The Home Depot incorporation is a company that provides home improvement supplies superstore that sells tools, and construction products. It operates the big stores in United States Canada and Mexico. The Home Depot incorporation is headquartered at the Atlanta Store support; Georgia and the largest home improvement retailer in the US amongst its competitors
such as Lowe’s. The financial analysis of the company presents information on how to determine the time value of money, bond valuation as well as the capital budgeting techniques used by the corporation. The analysis of the aforementioned helps in determining the company’s long-term survival and success.
The Home Depot Inc. present value is calculated by first determining the free cash flow of the business and relates it to the present value.

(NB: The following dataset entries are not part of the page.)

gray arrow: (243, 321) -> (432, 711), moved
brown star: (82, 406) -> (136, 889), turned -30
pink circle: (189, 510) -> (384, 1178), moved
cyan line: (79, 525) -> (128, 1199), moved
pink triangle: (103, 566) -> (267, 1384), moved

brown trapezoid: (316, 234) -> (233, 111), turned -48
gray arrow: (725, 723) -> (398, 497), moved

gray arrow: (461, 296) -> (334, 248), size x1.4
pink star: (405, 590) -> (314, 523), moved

The free cash flow is defined as the cash generated from operation less the cash outlays capital expenditures and dividend. (Turner, 2011).The present value is obtained by discounting the cash flow using the rate of return of 8%. The total cumulative present value for the Home Depot Inc. is $421.7M. The respective cash flow for the company during the period includes 113M, 111M, 108M, 101M and 91M. To ascertain the feasibility of the company an NPV analysis, the company uses sensitivity analysis to explain the extent to which the present value changes. (Brigham, & Houston, 2013)

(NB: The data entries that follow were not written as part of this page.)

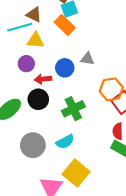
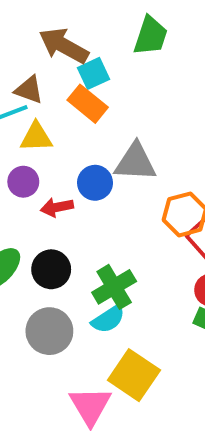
gray triangle: (87, 59) -> (135, 162), size x1.6
black circle: (38, 99) -> (51, 269), moved
green cross: (73, 109) -> (114, 287), moved

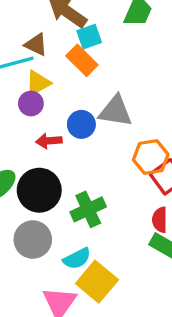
yellow triangle: (36, 137) -> (38, 83), turned -32
purple circle: (23, 182) -> (31, 104), moved
black circle: (51, 269) -> (39, 190), size x1.4
cyan semicircle: (108, 319) -> (77, 259), moved

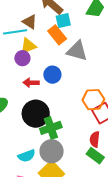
gray triangle: (115, 111) -> (77, 51), moved
black circle: (39, 190) -> (36, 114), moved
gray circle: (33, 240) -> (52, 151), moved
cyan semicircle: (77, 259) -> (27, 156), moved

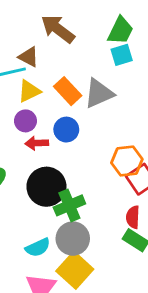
cyan square: (63, 21) -> (122, 55), moved
orange rectangle: (57, 35) -> (68, 91), moved
gray triangle: (77, 51) -> (99, 93), turned -35
purple circle: (22, 58) -> (25, 121), moved

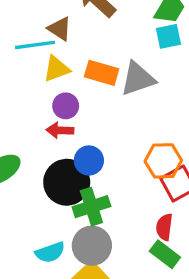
orange rectangle: (68, 91) -> (102, 73), turned -36
purple circle: (25, 121) -> (66, 106), moved
blue circle: (66, 130) -> (89, 160), moved

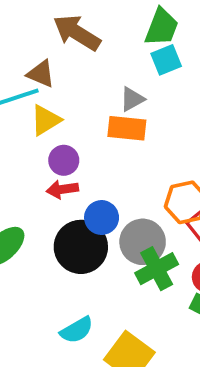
orange rectangle: (102, 73) -> (127, 128), moved
gray triangle: (138, 79) -> (132, 99), moved, size x0.6
green cross: (91, 207) -> (157, 269), moved
gray circle: (92, 246) -> (143, 242), moved

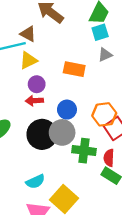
gray triangle: (132, 99) -> (105, 55), moved
blue circle: (102, 218) -> (67, 110), moved
gray circle: (143, 242) -> (62, 132), moved
green cross: (157, 269) -> (84, 151), turned 30

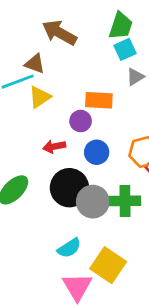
purple circle: (37, 84) -> (81, 121), moved
gray circle: (62, 132) -> (93, 202), moved

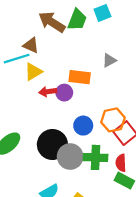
green trapezoid: (121, 26) -> (77, 20), moved
cyan square: (125, 49) -> (102, 13), moved
red arrow: (54, 147) -> (48, 92), moved
blue circle: (97, 152) -> (83, 126), moved

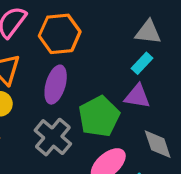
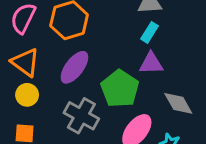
purple ellipse: (56, 85) -> (74, 67), turned 32

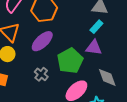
gray cross: (81, 116) -> (41, 74), size x0.6

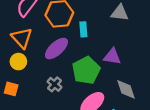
cyan rectangle: (96, 27) -> (83, 29), moved, turned -48

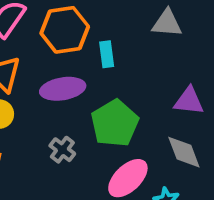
purple ellipse: (56, 48) -> (63, 89), turned 35
purple triangle: (112, 57) -> (189, 101), moved

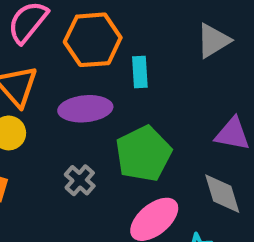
gray triangle: (167, 23) -> (213, 41), turned -40

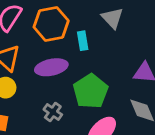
gray triangle: (213, 41) -> (112, 18), moved, turned -35

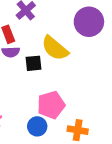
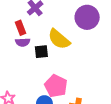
pink pentagon: (51, 105) -> (56, 86), turned -30

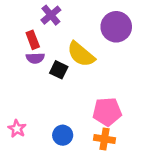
black square: (41, 52) -> (59, 70), turned 32
pink pentagon: (56, 86) -> (107, 112), moved, turned -30

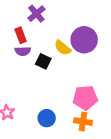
purple circle: (116, 27) -> (84, 40), moved
yellow semicircle: (81, 54) -> (63, 48), size x0.7

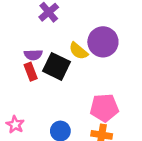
red rectangle: (21, 35) -> (31, 72), moved
black square: (43, 61) -> (56, 66), size x1.5

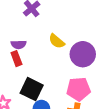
purple circle: (103, 42) -> (83, 54), moved
black square: (56, 66) -> (32, 89), moved

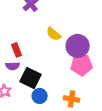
purple semicircle: (19, 44) -> (13, 66), moved
pink pentagon: (78, 89) -> (82, 65), moved

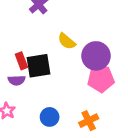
black square: (31, 78) -> (39, 66), moved, turned -35
orange cross: (72, 99) -> (89, 121), turned -35

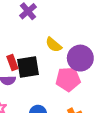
pink pentagon: (101, 79) -> (68, 79), moved

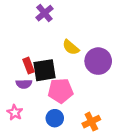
pink pentagon: (68, 79) -> (60, 91), moved

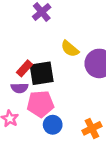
red rectangle: (28, 66) -> (24, 68), turned 63
pink pentagon: (60, 91) -> (40, 104), moved

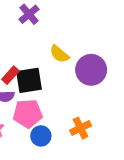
orange cross: (92, 128) -> (81, 128), moved

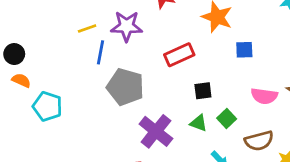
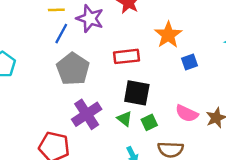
blue square: (244, 50) -> (189, 62), moved, turned -35
black square: (203, 91) -> (137, 93), size x1.6

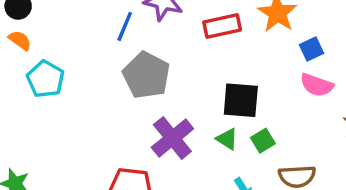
red rectangle: (126, 56) -> (222, 26), moved
pink semicircle: (187, 113) -> (317, 85), moved

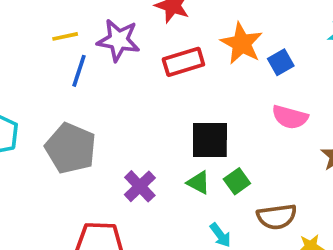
blue square: (312, 49) -> (281, 62), moved
gray pentagon: (146, 75) -> (71, 148), moved
purple cross: (172, 138) -> (140, 186), size x0.7

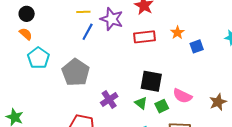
orange star: (242, 43) -> (177, 33), size x0.6
pink semicircle: (290, 117) -> (182, 96), moved

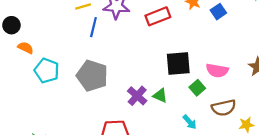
black circle: (27, 14) -> (11, 25), moved
green triangle: (141, 103) -> (160, 95), moved

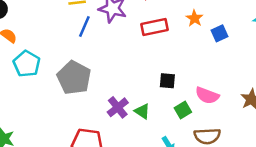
black square: (178, 63) -> (167, 81), size x0.6

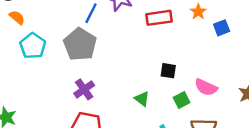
gray pentagon: (74, 78) -> (80, 44), moved
purple cross: (118, 107) -> (84, 89), moved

The changes in the rate of return from 8% to 10% will have an impact on the Present value since the Home Depot Inc. present value will decrease to $401.09M.The reduction in the company’s value makes it unwise to invest in Home deposit Inc. when the rate of return is 10%.. therefore the should the company require selling the Home Depot Inc. in the next five years based on computation, it would be prudent to be sold when the rate of return is 8% since the company would recoup maximum investment assuming the risk and other factors are held constant.
The relationship between the present value and the risk is explained by the time value of money concept. A safe dollar is worth more than a risky dollar. The change in the risk element of the as attributed by the rate of return have a negative implication to the company’s’ present value. The Home Depot Inc. value of the company decreased when the company rate of return changes to 10%. The company’s value drops from 421.7 million to 401.09 million. It implies that the company would be undervalued if sold when the rate of return is 10% as opposed to when the rate of return is 8%.
Under the Capital asset pricing model CAPM, it is important to balance risk and return since it enables the investor to determine how aggressive the investor would value its asset. The investor has to consider the risk element. (Shim, & Siegel, 2008).The lower levels of risk are associated with the lowest return. Conversely, higher risk is associated with higher returns. The risk-return trade-off concept highlights the balance between the desire for lowest possible risk element and the highest return. The standard deviation can measure the level of risk. However, it is a misconception that increased risk is associated with higher returns; it only gives a possibility of higher returns and hence could also imply higher losses.it does not guarantee safety at greater risk.
In conclusion, the level of risk varies from one individual to another since some people are risk averse while others are love risk. Therefore, the degree of risk tolerance difference from one person to the other. I would purchase the company’s Investment using the future value when the rate of return is 8% since it will be less costly and yield the maximum return.